Bill S-216 Creates the Concept of Resource Accountability | MP Philip Lawrence
On May 16, 2022 MP Philip Lawrence spoke in support of Senator Omidvar’s Bill S-216, the Effective and Accountable Charities Act. Watch his speech:
Mr. Philip Lawrence (Northumberland—Peterborough South, CPC) moved that Bill S-216, An Act to amend the Income Tax Act (use of resources of a registered charity), be read the second time and referred to a committee.
He said: Mr. Speaker, it gives me great joy and pleasure to rise in this House to talk about a very important piece of legislation, Bill S-216.
I do, at the outset, want to talk about the budget implementation act, as well as the budget, because it claims to want to have the spirit of Bill S-216 within the budget and the eventual budget implementation act. Unfortunately, it has fallen a bit short. It is too prescriptive by nature, but as is my nature, I want to be positive. I am going to talk about Bill S-216 and the positives it has.

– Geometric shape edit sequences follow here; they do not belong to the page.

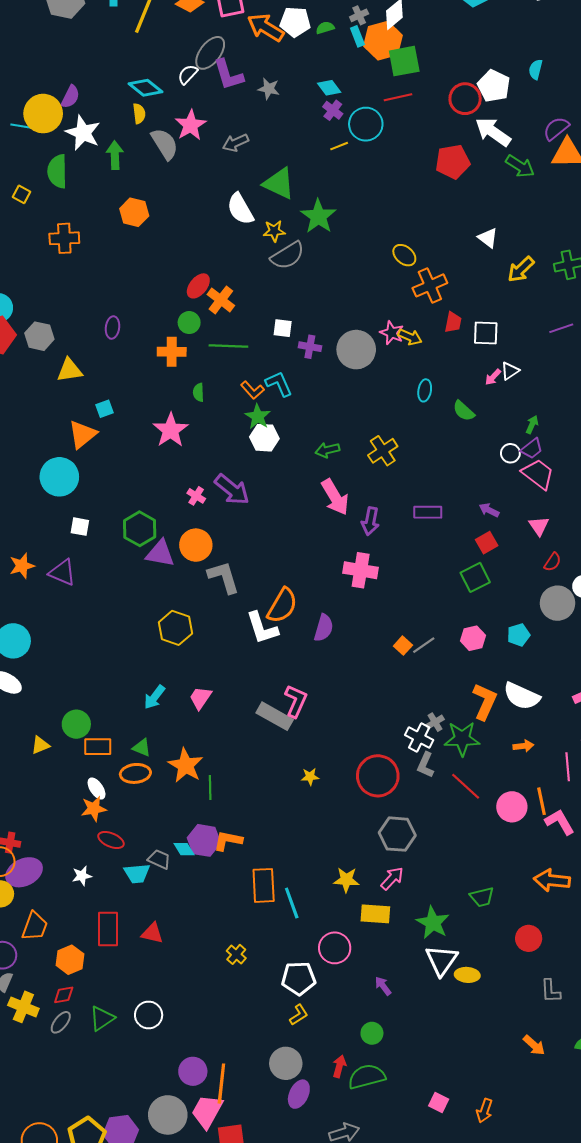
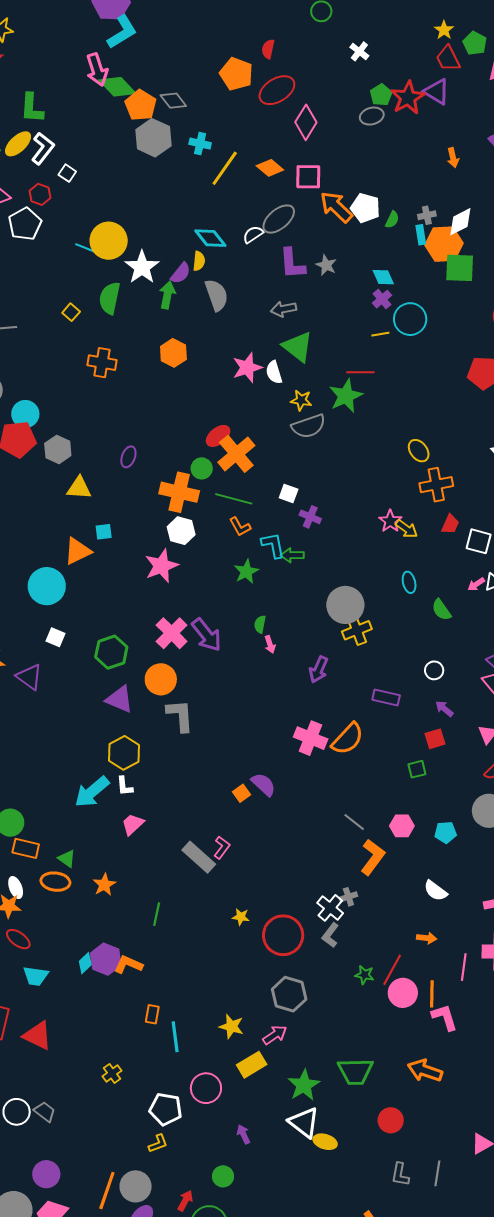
green semicircle: (325, 28) -> (392, 220), turned 120
purple L-shape: (228, 75) -> (292, 264), moved
purple semicircle: (70, 97) -> (181, 273), moved
red line: (398, 97) -> (360, 372), moved
pink star: (191, 125) -> (247, 368), moved
green triangle: (279, 183) -> (298, 347), moved
white semicircle: (240, 209) -> (274, 372), size x0.7
orange cross: (221, 300) -> (236, 454), size x1.4
gray circle: (356, 350) -> (345, 605), moved
orange cross: (172, 352) -> (179, 492), size x1.4
orange L-shape: (252, 390) -> (240, 527), moved
cyan ellipse: (425, 390) -> (409, 582), turned -35
green semicircle: (198, 392) -> (260, 624), moved
white hexagon: (264, 438) -> (181, 531), moved
green arrow: (327, 450) -> (292, 555), moved
white circle: (510, 453) -> (434, 670), moved
pink cross: (196, 496) -> (172, 633), size x1.8
pink arrow: (335, 497) -> (270, 644), moved, size x0.5
purple arrow: (370, 521) -> (319, 670), moved
purple triangle: (160, 553) -> (120, 699), moved
green square: (475, 577) -> (417, 769), size x0.7
orange semicircle: (282, 606) -> (348, 739), moved
white L-shape: (262, 628) -> (125, 786), moved, size x0.6
purple semicircle: (324, 628) -> (264, 784), turned -76
gray line: (424, 645) -> (354, 822), turned 60
orange square: (403, 646) -> (241, 793), moved
white semicircle: (522, 696) -> (435, 891), size x0.7
cyan arrow: (154, 697) -> (92, 792), moved, size x1.5
pink L-shape: (296, 701) -> (222, 848), size x0.7
orange L-shape: (485, 702) -> (373, 857), moved
green star: (462, 739) -> (364, 975), moved, size x0.6
orange star: (186, 765) -> (104, 885), size x0.7
yellow star: (310, 777) -> (241, 917), moved
red line: (466, 786) -> (392, 970), moved, turned 64
green line: (210, 787) -> (157, 914), moved
cyan diamond: (184, 849) -> (85, 963), turned 65
gray trapezoid: (159, 859) -> (45, 1112), moved
orange rectangle: (264, 885) -> (152, 1014), size x0.6
green trapezoid: (482, 897) -> (355, 1071), size x1.5
yellow rectangle: (375, 914) -> (252, 1065), turned -48
red triangle: (152, 933) -> (37, 1036), size x1.4
white triangle: (441, 960) -> (304, 1122), turned -40
orange line: (221, 1084) -> (107, 1191), moved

Perhaps members of the government are listening and they can look to amending the BIA to encourage and enlist some of the great, positive characteristics of Bill S-216, such as a focus and responsibility on accountability, transparency and support for our charitable sectors. Instead of depending on form, as the BIA currently does, why not focus on substance, as Bill S-216 does? I am an eternal optimist, and I am hoping members of the government will listen to my speech and hear some of the positive characteristics of Bill S-216, and perhaps amend the BIA to include some of those positive characteristics.
Before I get into the substance of my speech, I want to say a big thanks. This legislation, being Bill S-216, comes from the upper House, the Senate, and it is brought by Senator Ratna Omidvar. Senator Omidvar is a tremendous asset for Canada. She is working night and day, tirelessly, trying to help the people of Canada. Bill S-216 is the latest work product of her tireless efforts. I want to give a big tip of the cap to the senator for her fabulous work in helping charities and non-profits across Canada. I thank the senator for drafting this bill and allowing me to present it.

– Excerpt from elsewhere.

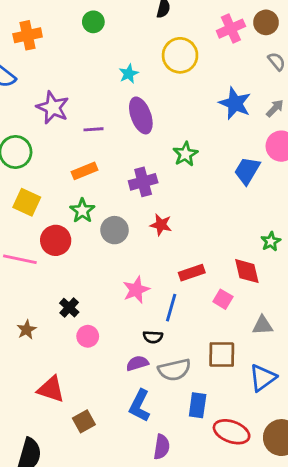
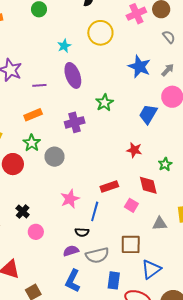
red star: (161, 225) -> (134, 150), moved
blue triangle: (263, 378) -> (151, 269), moved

Let us get into the legislation and the context around it. Currently, the Income Tax Act is over 3,000 pages. Anyone who has heard my speeches before knows that I do believe it is due for an entire overhaul and review. In terms of the particular legislation that we are going to talk about, the Income Tax Act mentions that charities have to do their own work. It says, “carried on by the organization itself”. This, in itself, is not a bad thing. Obviously, we want to make sure that charities are accountable and responsible for their resources, because they get benefits from the Canadian taxpayer. When people write a cheque or make a deposit for a donation to a charity, and I just dated myself there by saying “cheque”, they get a receipt and the coffers of the Government of Canada are reduced.
The language of having their own activities is a challenge because it creates operational decision-making, not in the hands of a non-profit, but in a charity. Let me explain what that means. It talks about direction and control. Let us say a charity gives money to something called a non-qualified donee. No one outside of the charitable sector probably knows what a non-qualified donee means. It means anyone the charity is giving money to other than a charity itself. What this legislation says is that if, in fact, a charity wants to give resources to a non-profit organization, it has to have direction and operational control.

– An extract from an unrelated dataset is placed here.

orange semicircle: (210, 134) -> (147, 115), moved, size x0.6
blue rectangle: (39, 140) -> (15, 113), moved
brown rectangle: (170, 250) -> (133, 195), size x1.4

Let us put that into real terms. If a large charity, such as the Canadian Red Cross, wants to give proceeds to an organization, a non-profit, perhaps helping build schools in Haiti or something fabulous like that, it is subject to an incredible amount of legislation and bureaucracy, which makes it extremely difficult for those organizations to do work. This is in contrast to what happens around the world. It is actually referred to in international development circles as “the Canadian problem”. It inhibits and limits the ability of Canadian charities to do great work and to help folks around the world.
In contrast, other jurisdictions have taken a very different approach. While we want operational control in the domestic charity and are still putting form over substance, other jurisdictions look at it in a reasonable and rational way. Of course, they want those charitable dollars to go where they are supposed to go, to help people around the world or domestically, but they are focusing on substance, not just form and bureaucracy.
In the United States, for example, foundations can give grants to foreign entities, provided those foundations maintain what they call “expenditure responsibility.” In the United Kingdom, charities may transfer funds to foreign partners, provided those funds are used exclusively for the charitable purpose. Therefore, we can have pre-grant due diligence. To put this back into the example, instead of a Canadian charity basically having to take over a non-profit or an NGO around the world, meaning it has to approve the smallest of decisions, it could require a contract up front to make sure that the non-profit is legally required to stay within the charitable purpose. Then there is a certain due diligence. It is accountable, but there is no takeover.
Right now, Canadian charities are required to educate their project partners and stand in the position of telling this to their project partners. We can imagine a Canadian charity that wants to work or partner with a non-profit or an NGO around the world saying, “We want to help your organization, but to do so, you will have to be subordinate to us.” This consumes time and resources that could otherwise go directly to the charitable project. It also invites errors and increases the compliance risk to the Canadian charity. An overseas partner communicating with a charity from the granting program could create evidence for the CRA to question it as a non-qualified donee. In other words, in layman’s terms, it creates more bureaucracy and paperwork, which takes away from what the charity is starting to do and what we want those charities to do, which is to help people in Canada and indeed around the world.
What does Bill S-216 do? It creates the concept of resource accountability. Once again, it is substance over form. We want to make sure that charities are partnering with non-profits and NGOs, both at home and around the world, in a transparent and accountable way, to ensure that the end-users, the recipients, are the beneficiaries of these great actions. Right now, unfortunately, way too many of those dollars are not going to vulnerable people across the world and in Canada. They are going to lawyers, accountants and professionals who are there to try to administer this, because currently our charitable structure for allowing partnerships, both internationally and at home, is way too bureaucratic. Bill S-216 has that resource accountability, rather than putting form over substance. There has to be that due diligence, that accountability and transparency, but instead of a morass of paperwork, instead of a takeover of Canadian charities and organizations, it allows a true partnership to occur.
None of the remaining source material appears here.